Thread: Releasing memory during External sorting?

Releasing memory during External sorting?

From

Simon Riggs

Date:

23 September 2005, 06:37:21

I have concerns about whether we are overallocating memory for use in
external sorts. (All code relating to this is in tuplesort.c)

When we begin a sort we allocate (work_mem | maintenance_work_mem) and
attempt to do the sort in memory. If the sort set is too big to fit in
memory we then write to disk and begin an external sort. The same memory
allocation is used for both types of sort, AFAICS.

The external sort algorithm benefits from some memory but not much.
Knuth says that the amount of memory required is very low, with a value
typically less than 1 kB. I/O overheads mean that there is benefit from
having longer sequential writes, so the optimum is much larger than
that. I've not seen any data that indicates that a setting higher than
16 MB adds any value at all to a large external sort. I have some
indications from private tests that very high memory settings may
actually hinder performance of the sorts, though I cannot explain that
and wonder whether it is the performance tests themselves that have
issues.

Does anyone have any clear data that shows the value of large settings
of work_mem when the data to be sorted is much larger than memory? (I am
well aware of the value of setting work_mem higher for smaller sorts, so
any performance data needs to reflect only very large sorts).

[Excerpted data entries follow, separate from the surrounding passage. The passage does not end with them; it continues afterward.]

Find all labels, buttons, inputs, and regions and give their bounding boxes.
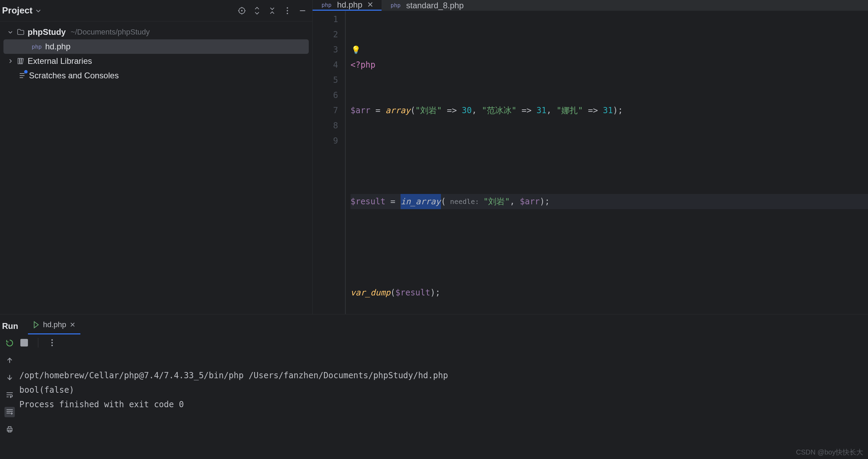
code-line-2: $arr = array("刘岩" => 30, "范冰冰" => 31, "娜… [351,103,868,118]
svg-point-10 [51,339,53,341]
run-tab-label: hd.php [43,320,66,329]
stop-icon[interactable] [19,338,29,348]
run-panel-title[interactable]: Run [2,321,18,334]
svg-point-11 [51,342,53,343]
project-panel-title[interactable]: Project [2,5,32,16]
svg-point-3 [287,10,288,11]
tree-external-libraries[interactable]: External Libraries [3,54,309,68]
chevron-down-icon[interactable] [35,8,41,14]
svg-point-2 [287,7,288,9]
code-line-1: <?php [351,57,868,72]
scratches-label: Scratches and Consoles [29,71,119,80]
scroll-to-end-icon[interactable] [4,407,15,417]
code-line-3 [351,148,868,164]
folder-icon [17,28,25,36]
arrow-up-icon[interactable] [4,355,15,365]
collapse-all-icon[interactable] [267,6,277,16]
rerun-icon[interactable] [4,338,15,348]
external-libraries-label: External Libraries [28,56,92,66]
wrap-lines-icon[interactable] [4,390,15,400]
php-file-icon: php [31,43,42,50]
code-line-6: var_dump($result); [351,285,868,300]
minimize-icon[interactable] [298,6,307,16]
tree-root-project[interactable]: phpStudy ~/Documents/phpStudy [3,25,309,39]
php-file-icon: php [390,2,401,9]
svg-rect-8 [8,427,11,428]
expand-collapse-icon[interactable] [252,6,262,16]
svg-point-12 [51,345,53,346]
toolbar-divider [38,338,38,348]
project-name: phpStudy [28,27,66,37]
close-tab-icon[interactable]: ✕ [367,0,373,9]
tab-label: hd.php [337,0,362,10]
svg-point-4 [287,13,288,14]
close-icon[interactable]: ✕ [70,321,76,329]
locate-icon[interactable] [237,6,247,16]
svg-point-1 [241,10,243,11]
more-vertical-icon[interactable] [47,338,57,348]
chevron-down-icon [8,29,14,35]
tree-scratches[interactable]: Scratches and Consoles [3,68,309,83]
tree-file-hd-php[interactable]: php hd.php [3,39,309,54]
code-line-4: $result = in_array( needle: "刘岩", $arr); [351,194,868,209]
php-run-icon [31,321,40,329]
tab-label: standard_8.php [406,1,464,10]
php-file-icon: php [321,2,332,8]
more-vertical-icon[interactable] [283,6,292,16]
scratches-icon [18,71,26,80]
run-tab-hd-php[interactable]: hd.php ✕ [28,318,80,334]
tab-hd-php[interactable]: php hd.php ✕ [313,0,382,11]
chevron-right-icon [8,58,14,64]
run-console-output[interactable]: /opt/homebrew/Cellar/php@7.4/7.4.33_5/bi… [19,351,868,459]
lightbulb-icon[interactable]: 💡 [351,42,361,58]
file-label: hd.php [45,42,70,51]
watermark-text: CSDN @boy快快长大 [796,448,863,457]
project-path: ~/Documents/phpStudy [71,28,150,37]
code-line-5 [351,240,868,255]
library-icon [17,57,25,65]
print-icon[interactable] [4,424,15,434]
svg-rect-5 [18,58,19,64]
tab-standard-8-php[interactable]: php standard_8.php [382,0,472,11]
arrow-down-icon[interactable] [4,372,15,383]
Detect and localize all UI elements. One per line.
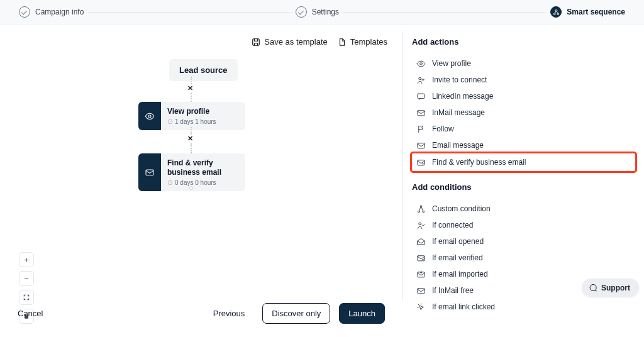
clock-icon [167,180,173,185]
canvas-toolbar: Save as template Templates [0,25,402,47]
svg-point-2 [557,13,559,14]
eye-icon [138,102,161,130]
action-label: Find & verify business email [432,158,526,167]
cursor-click-icon [416,302,426,312]
mail-icon [416,285,426,296]
svg-point-9 [419,62,422,65]
action-label: Follow [432,124,454,133]
message-icon [416,91,426,101]
document-icon [338,38,347,47]
eye-icon [416,58,426,69]
condition-label: If email imported [432,270,488,279]
step-smart-sequence[interactable]: Smart sequence [550,6,625,18]
action-email-message[interactable]: Email message [412,137,635,153]
condition-if-email-opened[interactable]: If email opened [412,233,635,250]
step-label: Smart sequence [567,8,625,16]
envelope-icon [416,140,426,150]
save-as-template-button[interactable]: Save as template [252,37,327,47]
node-delay: 1 days 1 hours [167,118,239,125]
view-profile-node[interactable]: View profile 1 days 1 hours [138,102,245,130]
mail-check-icon [138,153,161,191]
step-label: Campaign info [35,8,84,16]
add-conditions-heading: Add conditions [412,182,635,192]
condition-label: If InMail free [432,286,474,295]
svg-rect-12 [417,110,424,115]
condition-label: If email opened [432,237,484,246]
user-check-icon [416,220,426,230]
mail-in-icon [416,269,426,279]
action-linkedin-message[interactable]: LinkedIn message [412,88,635,104]
step-divider [87,12,291,13]
node-title: Lead source [179,65,228,75]
node-title: View profile [167,107,239,116]
svg-rect-13 [417,143,424,148]
user-plus-icon [416,75,426,85]
condition-if-email-verified[interactable]: If email verified [412,250,635,266]
zoom-in-button[interactable]: + [19,252,34,267]
svg-point-10 [418,77,421,80]
toolbar-label: Templates [350,37,387,47]
end-node[interactable] [189,186,193,190]
footer-actions: Cancel Previous Discover only Launch [0,303,402,324]
condition-custom[interactable]: Custom condition [412,201,635,217]
chat-icon [588,283,597,292]
step-divider [343,12,547,13]
action-label: Email message [432,141,484,150]
svg-point-1 [553,13,555,14]
cancel-button[interactable]: Cancel [18,309,43,318]
support-button[interactable]: Support [582,279,639,297]
condition-if-link-clicked[interactable]: If email link clicked [412,299,635,315]
action-label: InMail message [432,108,485,117]
condition-if-connected[interactable]: If connected [412,217,635,233]
svg-rect-11 [417,94,424,99]
mail-open-icon [416,236,426,246]
branch-icon [416,204,426,214]
svg-point-0 [555,9,557,11]
graph-icon [550,6,562,18]
save-icon [252,38,260,47]
canvas-column: Save as template Templates Lead source ✕… [0,25,402,331]
svg-point-4 [148,115,151,118]
find-verify-email-node[interactable]: Find & verify business email 0 days 0 ho… [138,153,245,191]
discover-only-button[interactable]: Discover only [262,303,330,324]
action-inmail-message[interactable]: InMail message [412,104,635,121]
remove-connector-icon[interactable]: ✕ [187,135,193,143]
svg-rect-6 [146,170,153,175]
condition-label: If email link clicked [432,302,495,311]
action-view-profile[interactable]: View profile [412,55,635,72]
add-actions-heading: Add actions [412,37,635,47]
previous-button[interactable]: Previous [204,304,254,323]
action-invite-to-connect[interactable]: Invite to connect [412,72,635,88]
svg-point-18 [418,223,421,225]
action-label: LinkedIn message [432,92,493,101]
sequence-canvas[interactable]: Lead source ✕ View profile 1 days 1 hour… [0,47,402,279]
zoom-out-button[interactable]: − [19,271,34,286]
node-title: Find & verify business email [167,158,239,177]
check-icon [296,6,307,18]
svg-rect-19 [417,255,424,260]
action-find-verify-email[interactable]: Find & verify business email [412,153,635,171]
step-campaign-info[interactable]: Campaign info [19,6,84,18]
connector: ✕ [191,127,192,153]
node-delay: 0 days 0 hours [167,179,239,186]
connector: ✕ [191,77,192,102]
action-follow[interactable]: Follow [412,121,635,137]
main-area: Save as template Templates Lead source ✕… [0,25,644,331]
svg-rect-14 [417,160,424,165]
launch-button[interactable]: Launch [339,303,385,324]
mail-icon [416,108,426,118]
action-label: Invite to connect [432,75,487,84]
support-label: Support [601,284,630,292]
mail-check-icon [416,253,426,263]
condition-label: If email verified [432,253,483,262]
mail-check-icon [416,157,426,167]
step-settings[interactable]: Settings [296,6,339,18]
remove-connector-icon[interactable]: ✕ [187,84,193,92]
lead-source-node[interactable]: Lead source [169,59,238,81]
condition-label: Custom condition [432,204,491,213]
toolbar-label: Save as template [264,37,327,47]
condition-label: If connected [432,221,473,229]
expand-icon [23,294,30,301]
templates-button[interactable]: Templates [338,37,387,47]
clock-icon [167,119,173,124]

If not, I would propose that when we move from qsort to tapesort mode we
free the larger work_mem setting (if one exists) and allocate only a
lower, though still optimal setting for the tapesort. That way the
memory can be freed for use by other users or the OS while the tapesort
proceeds (which is usually quite a while...).

Feedback, please.

Best Regards, Simon Riggs

Re: [HACKERS] Releasing memory during External sorting?

From

Tom Lane

Date:

23 September 2005, 11:09:46

Simon Riggs <simon@2ndquadrant.com> writes:
> If not, I would propose that when we move from qsort to tapesort mode we
> free the larger work_mem setting (if one exists) and allocate only a
> lower, though still optimal setting for the tapesort. That way the
> memory can be freed for use by other users or the OS while the tapesort
> proceeds (which is usually quite a while...).

On most platforms it's quite unlikely that any memory would actually get
released back to the OS before transaction end, because the memory
blocks belonging to the tuplesort context will be intermixed with blocks
belonging to other contexts.  So I think this is pretty pointless.
(If you can't afford to have the sort using all of sort_mem, you've set
sort_mem too large, anyway.)

            regards, tom lane

Re: [HACKERS] Releasing memory during External sorting?

From

Simon Riggs

Date:

23 September 2005, 12:07:31

On Fri, 2005-09-23 at 10:09 -0400, Tom Lane wrote:
> Simon Riggs <simon@2ndquadrant.com> writes:
> > If not, I would propose that when we move from qsort to tapesort mode we
> > free the larger work_mem setting (if one exists) and allocate only a
> > lower, though still optimal setting for the tapesort. That way the
> > memory can be freed for use by other users or the OS while the tapesort
> > proceeds (which is usually quite a while...).
>
> On most platforms it's quite unlikely that any memory would actually get
> released back to the OS before transaction end, because the memory
> blocks belonging to the tuplesort context will be intermixed with blocks
> belonging to other contexts.  So I think this is pretty pointless.

I take it you mean pointless because of the way the memory allocation
works, rather than because giving memory back isn't worthwhile ?

Surely the sort memory would be allocated in contiguous chunks? In some
cases we might be talking about more than a GB of memory, so it'd be
good to get that back ASAP. I'm speculating....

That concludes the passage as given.